Republicans, we are being told, should be ashamed of themselves for verbally trashing an iconic American institution, namely the Federal Bureau of Investigation. Historically speaking, this is a strange talking point for Democrats to espouse. It’s odder still to see it parroted by the mainstream media. Most discordant of all is when leftists act shocked, shocked that anybody would dare criticize the FBI.

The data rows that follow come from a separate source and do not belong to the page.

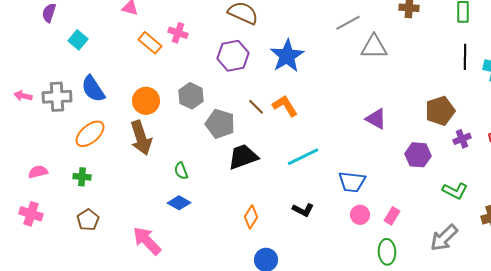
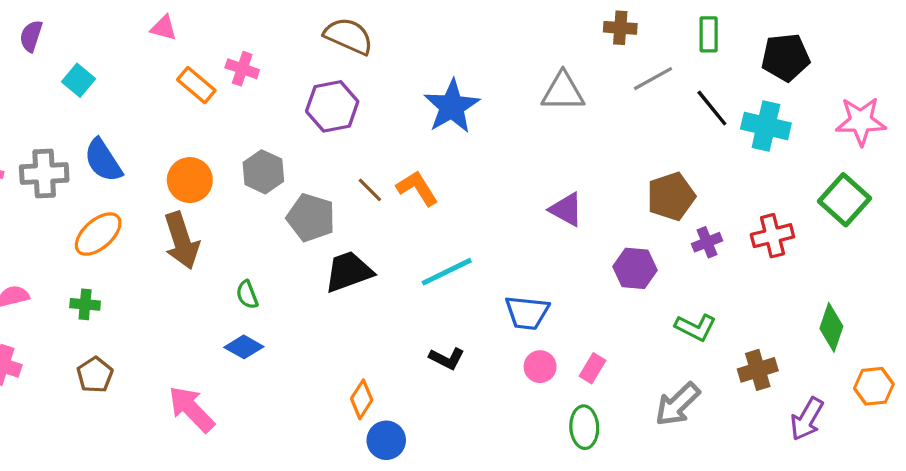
gray line: (348, 23) -> (653, 79), moved
blue star: (287, 56) -> (452, 106), moved
black line: (465, 57) -> (712, 108), turned -40
orange diamond: (251, 217) -> (362, 399), moved

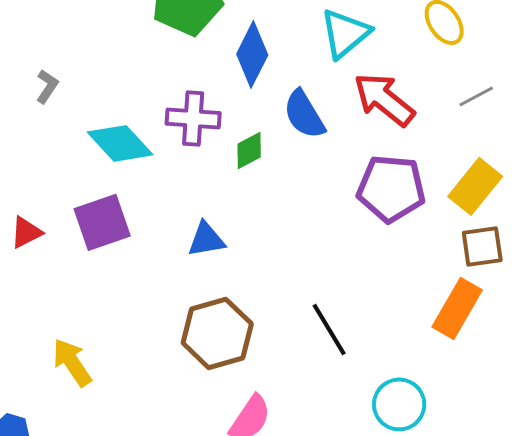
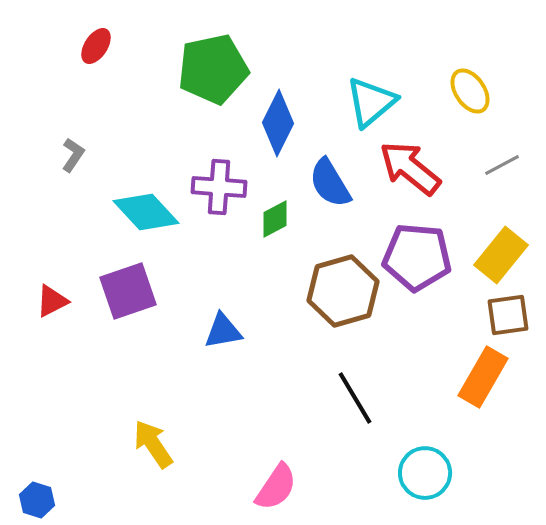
blue triangle: (206, 239) -> (223, 331), moved
brown hexagon: (217, 333) -> (343, 291), moved
yellow arrow: (72, 362) -> (153, 444), moved

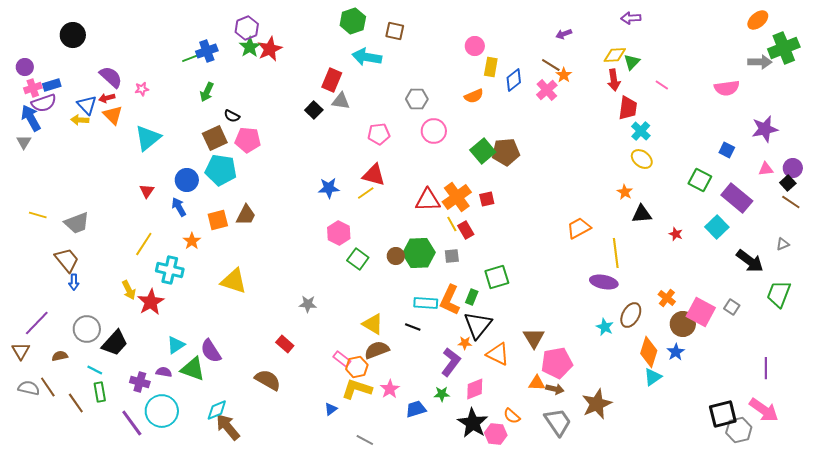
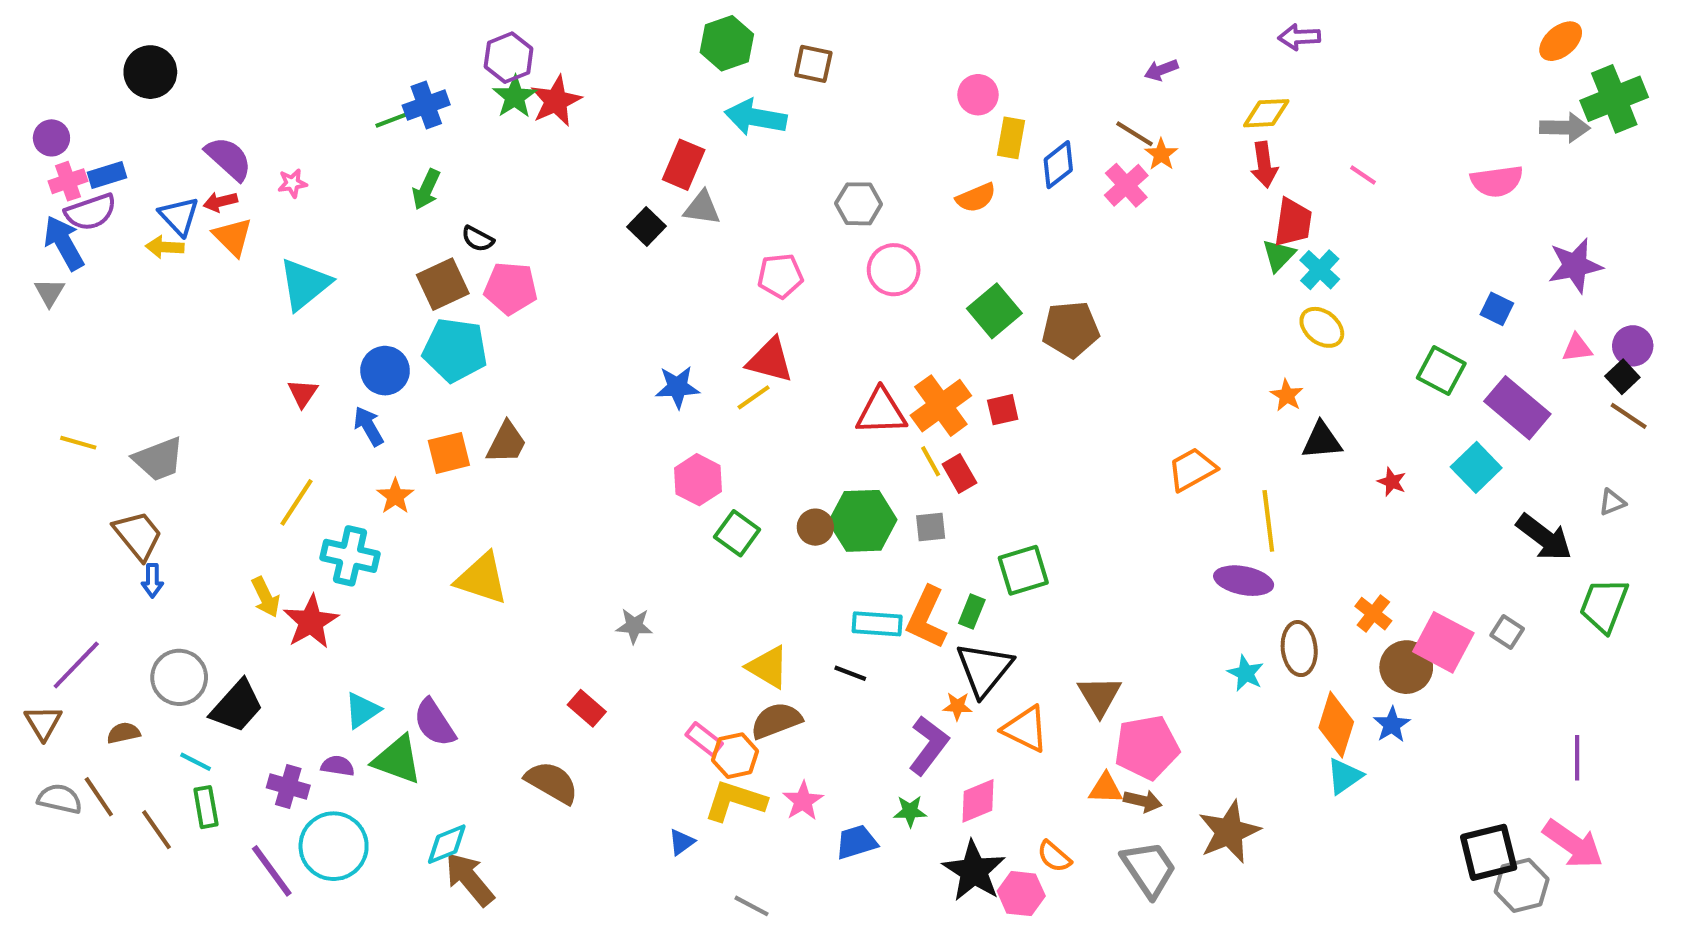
green triangle: (632, 62) -> (1279, 255), moved
brown pentagon: (506, 152) -> (1071, 329), moved
brown ellipse: (631, 315) -> (1299, 649), turned -35

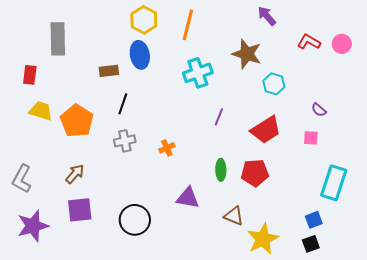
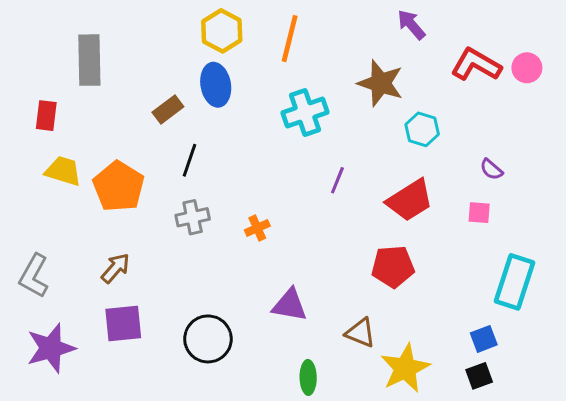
red L-shape: (309, 42) -> (476, 65), size x1.4
brown rectangle: (109, 71) -> (168, 109), turned -30
green ellipse: (221, 170) -> (308, 377), moved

Questioning the competence and honesty of the bureau, The Nation magazine asserted recently, is an attack “on the rule of law” by an administration “willing to collapse the very pillars of American democracy.” Really? Founded by abolitionists in 1865, The Nation was long considered the conscience of the American left, and not a publication that gave itself the vapors defending the establishment. It challenged Woodrow Wilson on race, took early issue with Joseph McCarthy, and battled openly with the FBI. When I.F. Stone, the magazine’s Washington editor, ridiculed FBI Director J. Edgar Hoover, the FBI spied on Stone for decades—looking ridiculous, not to mention petty and ugly, in the process.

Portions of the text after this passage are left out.